··· MATERIAL FOR THIS EXERCISE
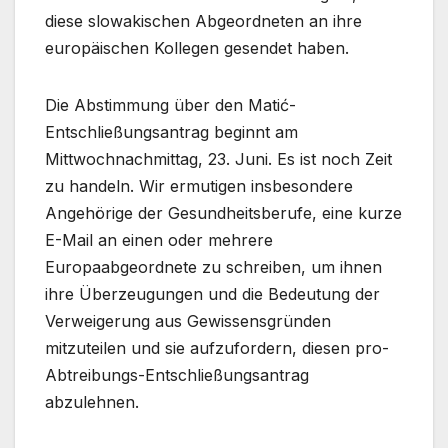
diese slowakischen Abgeordneten an ihre
europäischen Kollegen gesendet haben.
Die Abstimmung über den Matić-
Entschließungsantrag beginnt am
Mittwochnachmittag, 23. Juni. Es ist noch Zeit
zu handeln. Wir ermutigen insbesondere
Angehörige der Gesundheitsberufe, eine kurze
E-Mail an einen oder mehrere
Europaabgeordnete zu schreiben, um ihnen
ihre Überzeugungen und die Bedeutung der
Verweigerung aus Gewissensgründen
mitzuteilen und sie aufzufordern, diesen pro-
Abtreibungs-Entschließungsantrag
abzulehnen.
······
Filtering the entries above by the word "ihre", copy each line that matches.

SOLUTION FOR THIS TASK:
diese slowakischen Abgeordneten an ihre
ihre Überzeugungen und die Bedeutung der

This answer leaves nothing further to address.